After her friends pulled the girl away, the English nurse knelt next to me and asked if I needed any help. I told her that I wasn't a doctor and had no medical training and that she should take over. She asked me how I knew he was having a fit, and I told her that I suffered from them occasionally and had learnt what to do in a hospital. She told me I was doing fine and let me carry on. I kept talking to the man and continued to hold his hand and comfort him. A short time later, the small crowd surrounding us parted to let an ambulance in, and I made way for the ambulance crew to take over. As the English nurse told the ambulance crew what had happened, I watched as they put him into the back of the ambulance and took him away before I went back to my hotel room to get out of my wet clothes and dry off.

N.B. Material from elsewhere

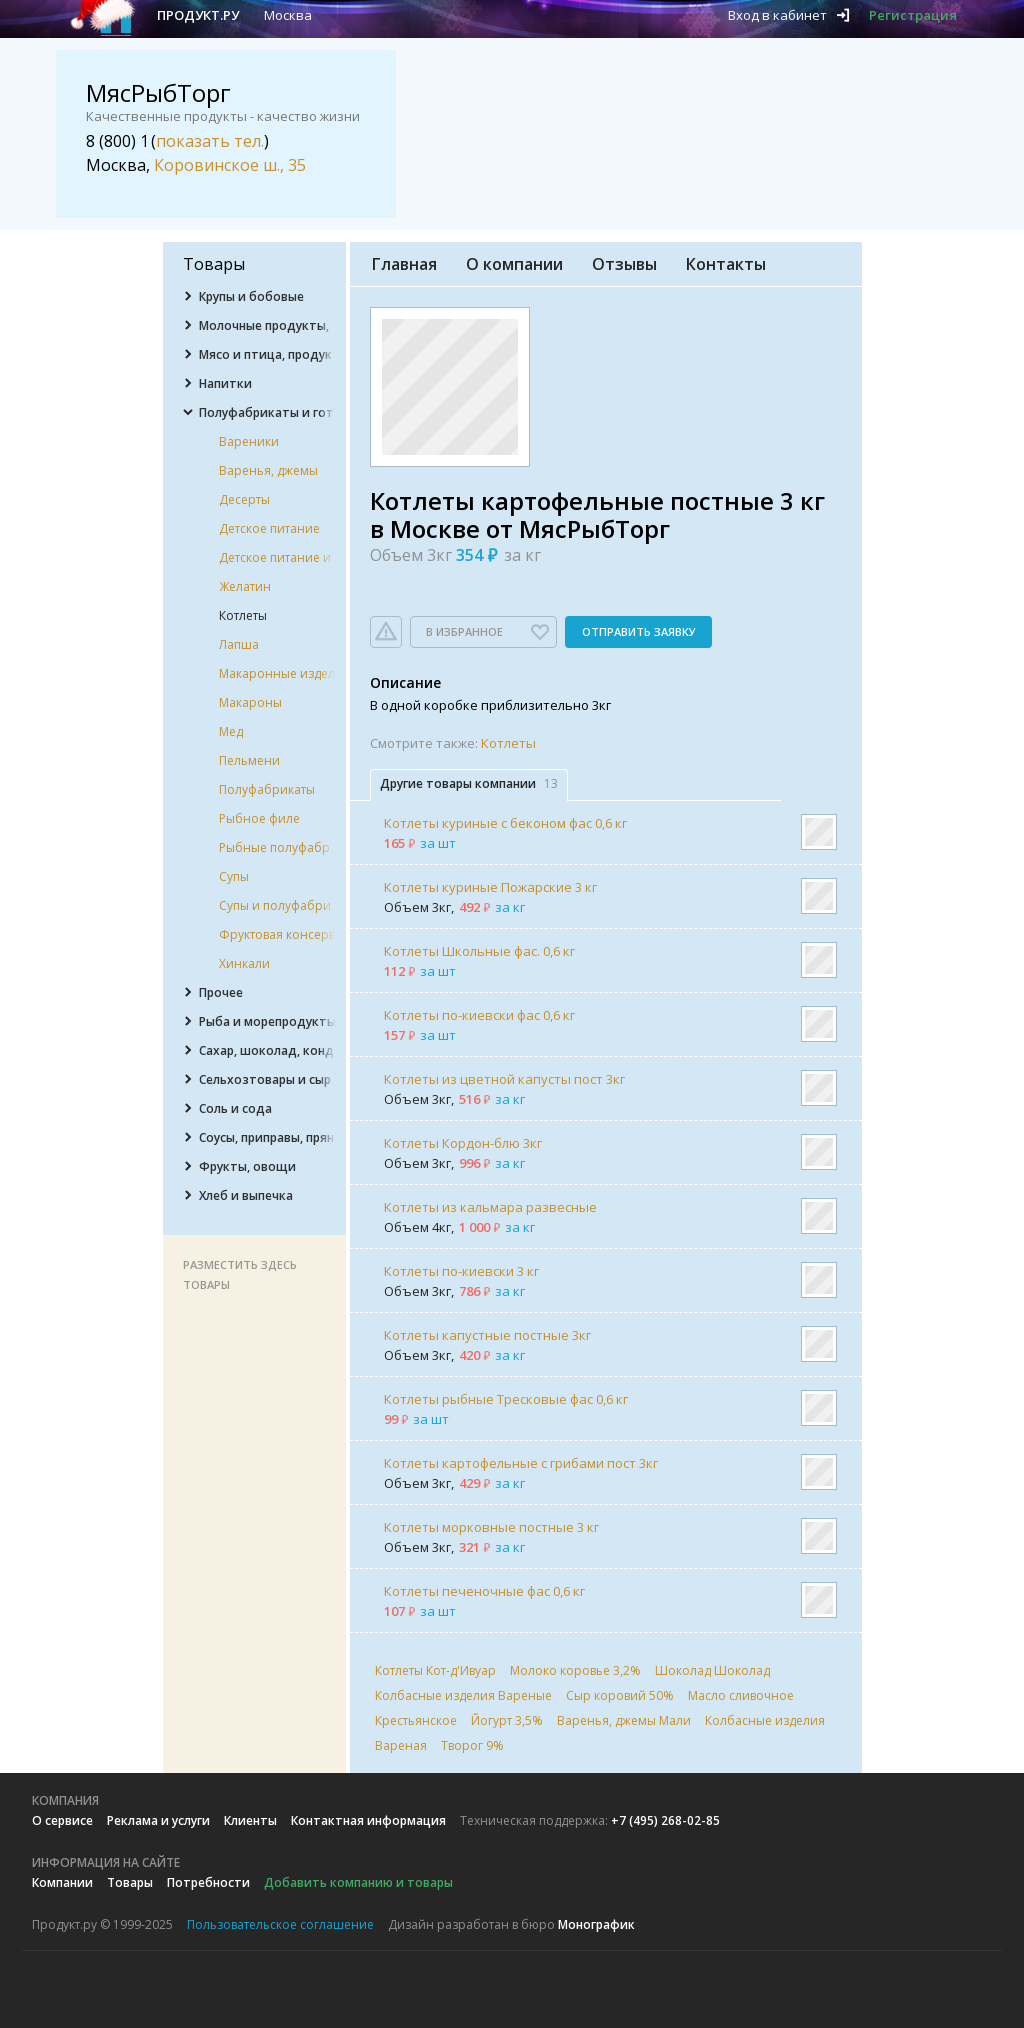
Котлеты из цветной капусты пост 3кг (504, 1079)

A few days later, I was returning from a day out to the Black River. I walked towards my room, and as I went past the pool bar, I saw the group of people and the man I had saved a couple of days before. I saw one of the women point towards me and as I walked past them, the man I had saved approached me. He told me that his wife had told him that I had dived into the swimming pool and saved his life and thanked me for my help. He then burst into tears, threw his arms around me, and hugged me. He eventually pulled away from me and asked if I would join him and his wife and friends at the bar. I walked towards the bar with him and was introduced to his wife and friends. His wife also hugged me and thanked me for saving his life before asking me if they could buy me a drink. The barman told them I was drinking Guinness, and they bought me a pint. I noted that they were all drinking what looked like a fruit cocktail and asked what it was. They then told me they had all stopped drinking after the incident, that it was plain orange juice and that they had all stopped smoking ganja as well.

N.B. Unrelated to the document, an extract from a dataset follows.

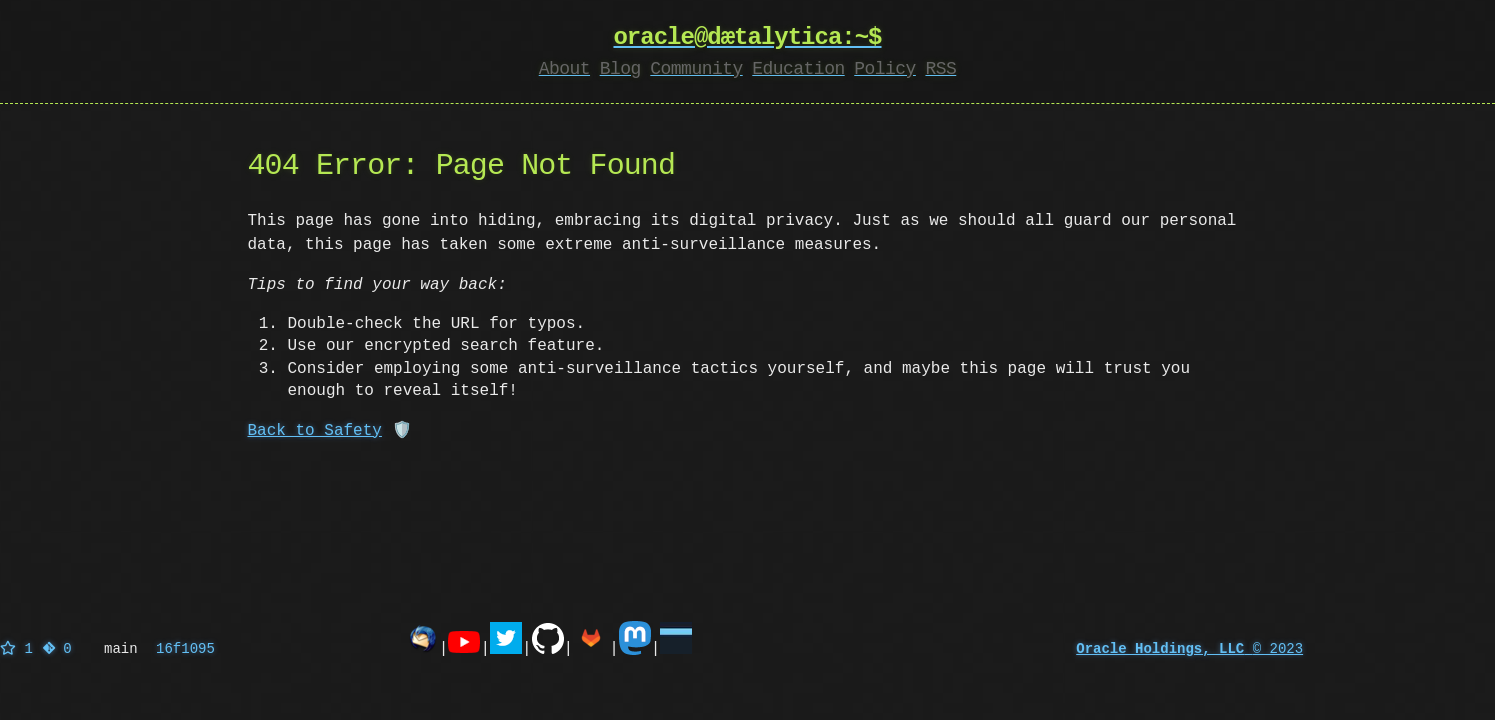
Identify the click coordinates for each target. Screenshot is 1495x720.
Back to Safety (315, 431)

We spoke for a while and the man I had saved told me that when it was happening, he was aware of everything but couldn't speak. This was precisely what I remembered from the fits I had. He hugged me again and started to cry again as he told me that he could hear everything but had been very frightened because he couldn't talk. He then told me that the most comforting thing was that I had held his hand, spoken to him and continued doing this until the ambulance arrived. I finished my drink and returned to my room, leaving them all at the bar.

When I went to the bar later that evening, the barman was alone and told me the people had all asked him to thank me again. They had all decided to cut their holiday short and had been waiting to see me before getting a taxi to the airport and getting early flights back to the UK. I often think of him and wonder what he is doing now and wonder if he ever smoked weed again.